• _Data records_:
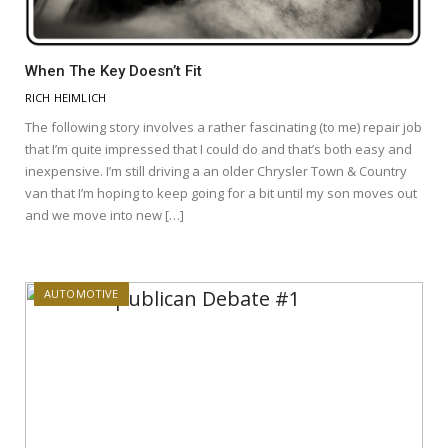
When The Key Doesn’t Fit
RICH HEIMLICH
The following story involves a rather fascinating (to me) repair job
that I’m quite impressed that I could do and that’s both easy and
inexpensive. I’m still driving a an older Chrysler Town & Country
van that I’m hoping to keep going for a bit until my son moves out
and we move into new […]
AUTOMOTIVE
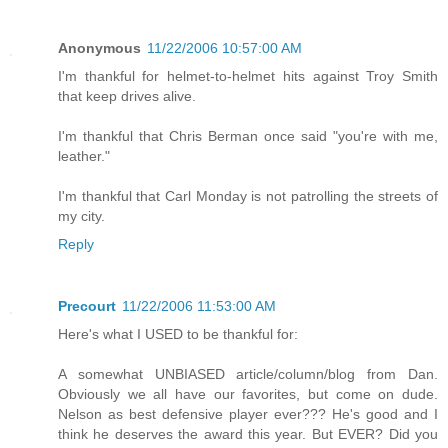
Anonymous
11/22/2006 10:57:00 AM
I'm thankful for helmet-to-helmet hits against Troy Smith
that keep drives alive.
I'm thankful that Chris Berman once said "you're with me,
leather."
I'm thankful that Carl Monday is not patrolling the streets of
my city.
Reply
Precourt
11/22/2006 11:53:00 AM
Here's what I USED to be thankful for:
A somewhat UNBIASED article/column/blog from Dan.
Obviously we all have our favorites, but come on dude.
Nelson as best defensive player ever??? He's good and I
think he deserves the award this year. But EVER? Did you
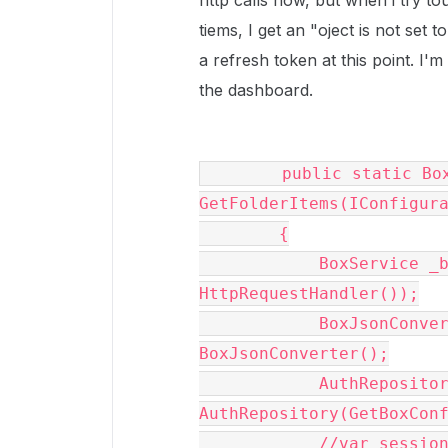
http calls now, but when i try t
tiems, I get an "oject is not set 
a refresh token at this point. I'm
the dashboard.
        public static BoxCollection 
GetFolderItems(IConfigura
        {

            BoxService _boxService = new BoxService(new 
HttpRequestHandler());

            BoxJsonConverter converter = new 
BoxJsonConverter();

            AuthRepository repository = new 
AuthRepository(GetBoxConf
            //var session = 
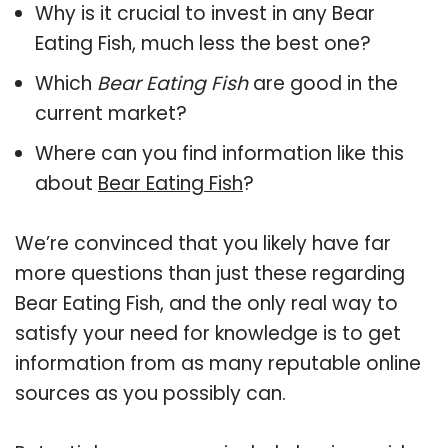
Why is it crucial to invest in any Bear
Eating Fish, much less the best one?
Which
Bear Eating Fish
are good in the
current market?
Where can you find information like this
about
Bear Eating Fish
?
We’re convinced that you likely have far
more questions than just these regarding
Bear Eating Fish, and the only real way to
satisfy your need for knowledge is to get
information from as many reputable online
sources as you possibly can.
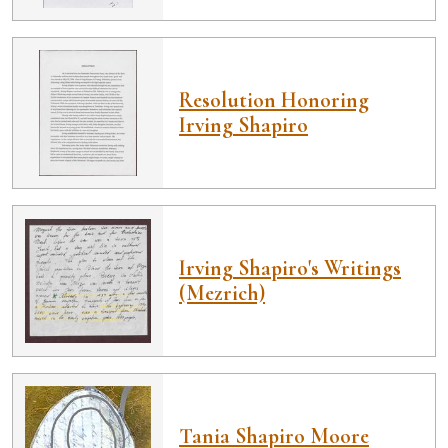
Resolution Honoring
Irving Shapiro
Irving Shapiro's Writings
(Mezrich)
Tania Shapiro Moore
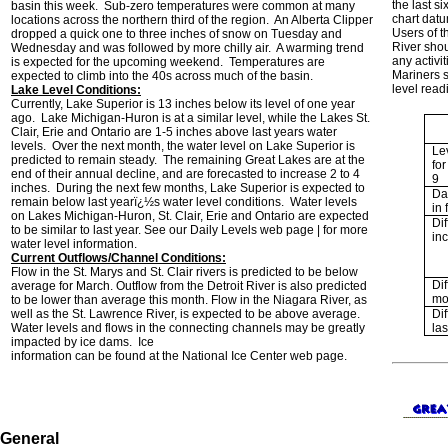
the last s
basin this week. Sub-zero temperatures were common at many
chart dat
locations across the northern third of the region. An Alberta Clipper
Users of 
dropped a quick one to three inches of snow on Tuesday and
River shou
Wednesday and was followed by more chilly air. A warming trend
any activi
is expected for the upcoming weekend. Temperatures are
Mariners s
expected to climb into the 40s across much of the basin.
level read
Lake Level Conditions:
Currently, Lake Superior is 13 inches below its level of one year
ago. Lake Michigan-Huron is at a similar level, while the Lakes St.
Clair, Erie and Ontario are 1-5 inches above last years water
levels. Over the next month, the water level on Lake Superior is
Le
predicted to remain steady. The remaining Great Lakes are at the
fo
end of their annual decline, and are forecasted to increase 2 to 4
9
inches. During the next few months, Lake Superior is expected to
Da
remain below last yearï¿½s water level conditions. Water levels
in f
on Lakes Michigan-Huron, St. Clair, Erie and Ontario are expected
Dif
to be similar to last year. See our Daily Levels web page | for more
in
water level information.
Current Outflows/Channel Conditions:
Flow in the St. Marys and St. Clair rivers is predicted to be below
Dif
average for March. Outflow from the Detroit River is also predicted
mo
to be lower than average this month. Flow in the Niagara River, as
well as the St. Lawrence River, is expected to be above average.
Dif
Water levels and flows in the connecting channels may be greatly
las
impacted by ice dams. Ice
information can be found at the National Ice Center web page.
General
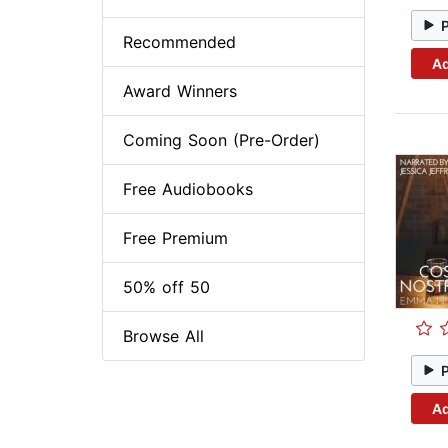
Recommended
Ad
Award Winners
Coming Soon (Pre-Order)
Free Audiobooks
Free Premium
50% off 50
Browse All
Ad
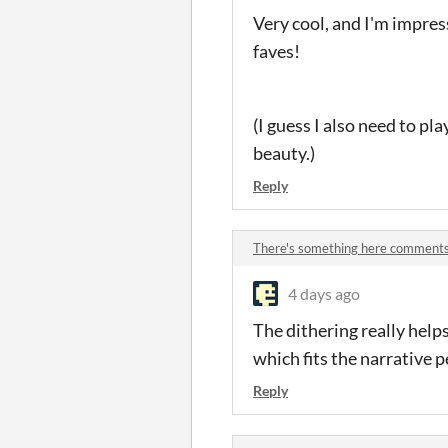
Very cool, and I'm impress
faves!
(I guess I also need to pl
beauty.)
Reply
There's something here comment
4 days ago
The dithering really helps 
which fits the narrative p
Reply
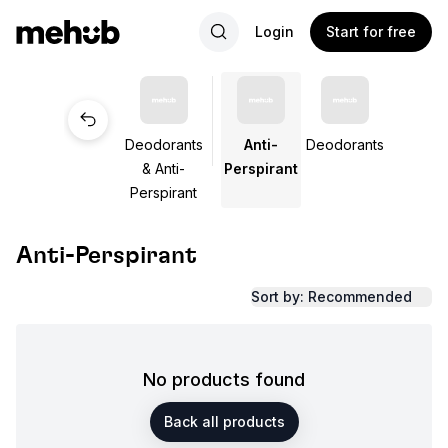
Login
Start for free
Deodorants
Anti-
Deodorants
& Anti-
Perspirant
Perspirant
Anti-Perspirant
Sort by: Recommended
No products found
Back all products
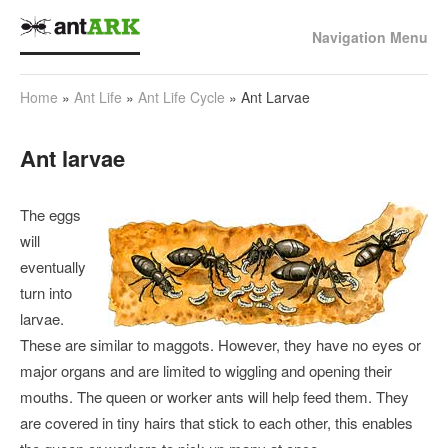
Navigation Menu
Home
»
Ant Life
»
Ant Life Cycle
»
Ant Larvae
Ant larvae
The eggs
will
eventually
turn into
larvae.
These are similar to maggots. However, they have no eyes or
major organs and are limited to wiggling and opening their
mouths. The queen or worker ants will help feed them. They
are covered in tiny hairs that stick to each other, this enables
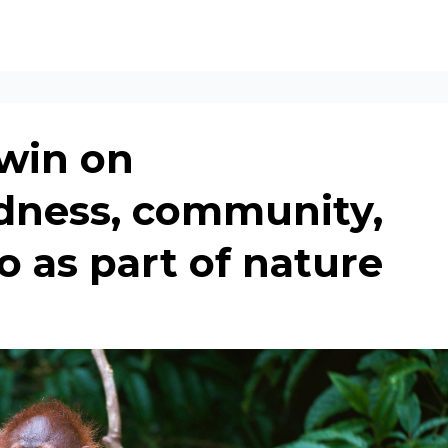
win on
dness, community,
o as part of nature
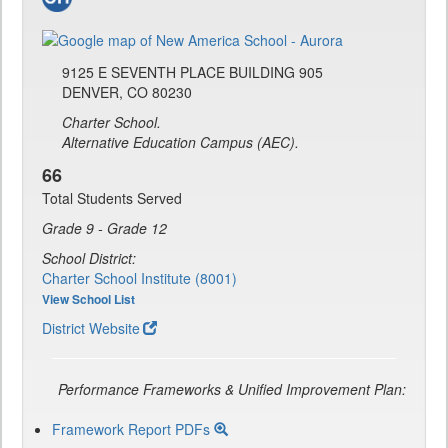
9125 E SEVENTH PLACE BUILDING 905
DENVER, CO 80230
Charter School.
Alternative Education Campus (AEC).
66
Total Students Served
Grade 9 - Grade 12
School District:
Charter School Institute (8001)
View School List
District Website
Performance Frameworks & Unified Improvement Plan:
Framework Report PDFs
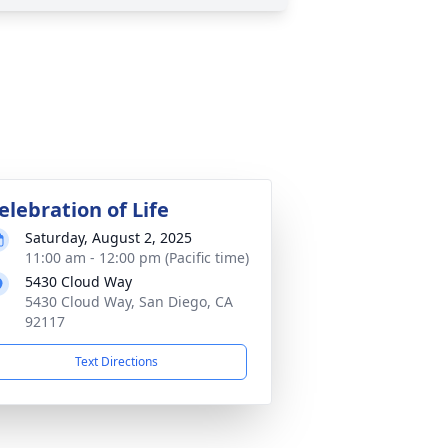
elebration of Life
Saturday, August 2, 2025
11:00 am - 12:00 pm (Pacific time)
5430 Cloud Way
5430 Cloud Way, San Diego, CA
92117
Text Directions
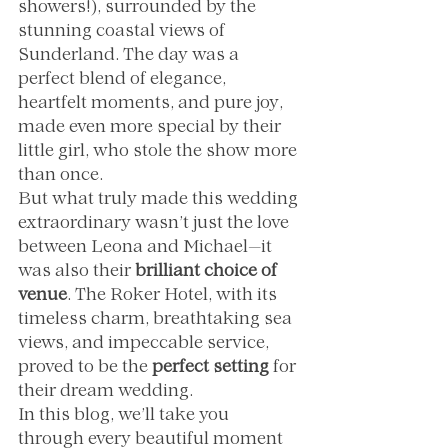
showers!), surrounded by the 
stunning coastal views of 
Sunderland. The day was a 
perfect blend of elegance, 
heartfelt moments, and pure joy, 
made even more special by their 
little girl, who stole the show more 
than once.
But what truly made this wedding 
extraordinary wasn’t just the love 
between Leona and Michael—it 
was also their 
brilliant choice of 
venue
. The Roker Hotel, with its 
timeless charm, breathtaking sea 
views, and impeccable service, 
proved to be the 
perfect setting
 for 
their dream wedding.
In this blog, we’ll take you 
through every beautiful moment 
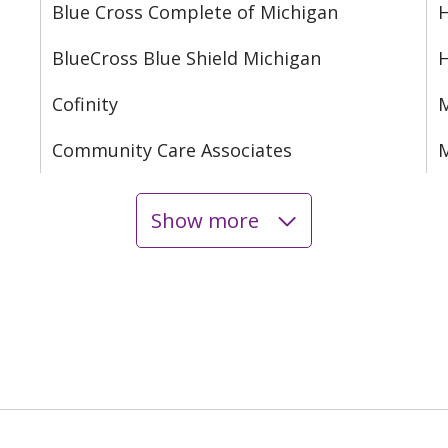
Blue Cross Complete of Michigan
H
BlueCross Blue Shield Michigan
Cofinity
M
Community Care Associates
M
Show more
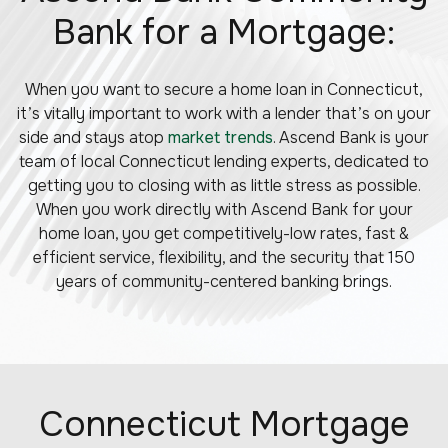
Bank for a Mortgage:
When you want to secure a home loan in Connecticut,
it’s vitally important to work with a lender that’s on your
side and stays atop
market trends
. Ascend Bank is your
team of local Connecticut lending experts, dedicated to
getting you to closing with as little stress as possible.
When you work directly with Ascend Bank for your
home loan, you get competitively-low rates, fast &
efficient service, flexibility, and the security that 150
years of community-centered banking brings.
Connecticut Mortgage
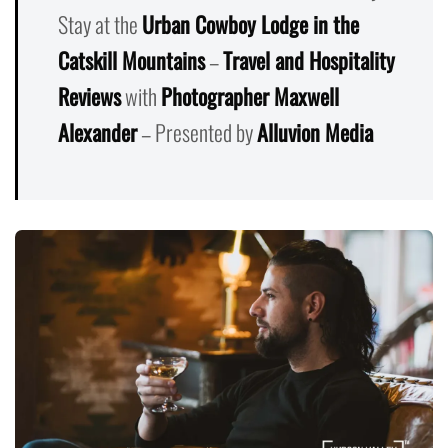
Stay at the
Urban Cowboy Lodge in the
Catskill Mountains
–
Travel and Hospitality
Reviews
with
Photographer Maxwell
Alexander
– Presented by
Alluvion Media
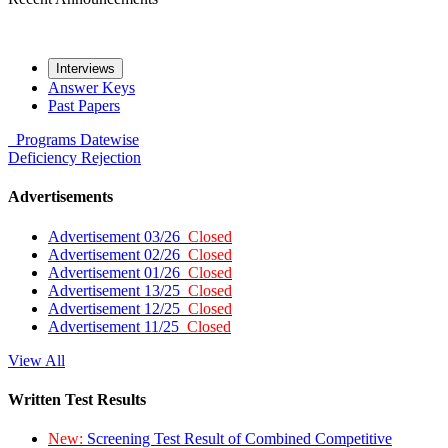
Interviews
Answer Keys
Past Papers
Programs
Datewise
Deficiency
Rejection
Advertisements
Advertisement 03/26
Closed
Advertisement 02/26
Closed
Advertisement 01/26
Closed
Advertisement 13/25
Closed
Advertisement 12/25
Closed
Advertisement 11/25
Closed
View All
Written Test Results
New:
Screening Test Result of Combined Competitive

• _Task_:
No pictures should appear; only the lines from the first line of the records through the line with "and we move into new […]", both included, are to be restated word for word.

• _Written response_:
When The Key Doesn’t Fit
RICH HEIMLICH
The following story involves a rather fascinating (to me) repair job
that I’m quite impressed that I could do and that’s both easy and
inexpensive. I’m still driving a an older Chrysler Town & Country
van that I’m hoping to keep going for a bit until my son moves out
and we move into new […]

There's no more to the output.